→ Work instruction: Set down each record exactly. Omit the pictures.

→ Provided records:
BEGIN

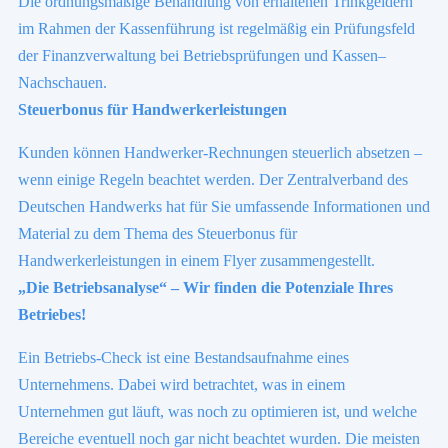
Die ordnungsmäßige Behandlung von erhaltenen Trinkgeldern
im Rahmen der Kassenführung ist regelmäßig ein Prüfungsfeld
der Finanzverwaltung bei Betriebsprüfungen und Kassen–
Nachschauen.
Steuerbonus für Handwerkerleistungen
Kunden können Handwerker-Rechnungen steuerlich absetzen –
wenn einige Regeln beachtet werden. Der Zentralverband des
Deutschen Handwerks hat für Sie umfassende Informationen und
Material zu dem Thema des Steuerbonus für
Handwerkerleistungen in einem Flyer zusammengestellt.
„Die Betriebsanalyse“ – Wir finden die Potenziale Ihres
Betriebes!
Ein Betriebs-Check ist eine Bestandsaufnahme eines
Unternehmens. Dabei wird betrachtet, was in einem
Unternehmen gut läuft, was noch zu optimieren ist, und welche
Bereiche eventuell noch gar nicht beachtet wurden. Die meisten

END

→ Exercise response:
Die ordnungsmäßige Behandlung von erhaltenen Trinkgeldern
im Rahmen der Kassenführung ist regelmäßig ein Prüfungsfeld
der Finanzverwaltung bei Betriebsprüfungen und Kassen–
Nachschauen.
Steuerbonus für Handwerkerleistungen
Kunden können Handwerker-Rechnungen steuerlich absetzen –
wenn einige Regeln beachtet werden. Der Zentralverband des
Deutschen Handwerks hat für Sie umfassende Informationen und
Material zu dem Thema des Steuerbonus für
Handwerkerleistungen in einem Flyer zusammengestellt.
„Die Betriebsanalyse“ – Wir finden die Potenziale Ihres
Betriebes!
Ein Betriebs-Check ist eine Bestandsaufnahme eines
Unternehmens. Dabei wird betrachtet, was in einem
Unternehmen gut läuft, was noch zu optimieren ist, und welche
Bereiche eventuell noch gar nicht beachtet wurden. Die meisten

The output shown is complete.